The past 11 plus years (since I was diagnosed with metastatic breast cancer in 2010) have taught me to expect the unexpected. And, most of the time, I have learned to roll with the punches.

But March sucker punched me.

Sucker Punched Fist
Sucker Punched by the Unexpected In March

J.R.’s mom, Betsy, passed away after a very brief (comparatively) illness in late January. Betsy was 84 years old. Before she got sick, she was a very active, vibrant person. She was still active in a family business. I often referred to her as the Energizer Bunny. Her illness surprised all of us.

As mentioned above, I have learned to roll with these punches. Watching her decline was hard, but I’ve been through hard times before, and God knows, I am sure there are still hard days ahead.
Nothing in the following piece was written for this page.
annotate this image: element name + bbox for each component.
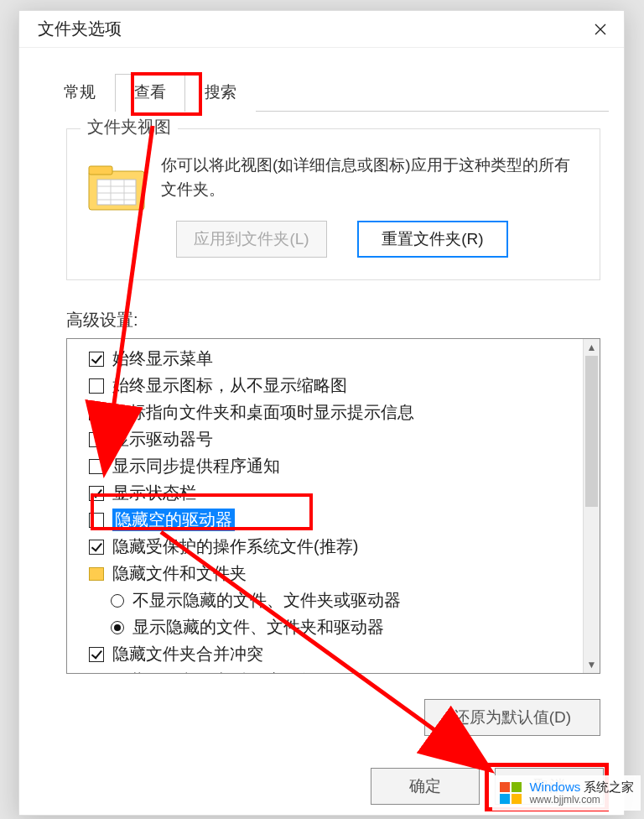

But (seriously) March sucker punched me.

As I’m writing this post, I am also listening to a new to me podcast I recently stumbled upon (My Person Died Too) and the episode is titled “Those Griefy Days.”

So much of it rings true. Apparently, John, one of the hosts, lost his wife about five years ago, and the other host, Carolyn, lost her husband about six years ago. Given that J.R. will be gone six years in July, I can honestly relate to so much of what they are saying.

You might think that closing in on six years, the grief may not feel as raw as it did in the beginning. I thought so too, honestly. But I was wrong.

The nerve that grief clings to can be irritated at any time, and transport me back to 2016 like a time machine. I was not expecting March to make me feel like Marty McFly when he stepped out of the Delorean. I felt like I was standing in the middle of the hardest time of the early days of grief. Why has March been so hard?

Our wedding anniversary is March 6th. This year wasn’t a milestone anniversary (next year will be a milestone – 30 years), but it hit hard this year.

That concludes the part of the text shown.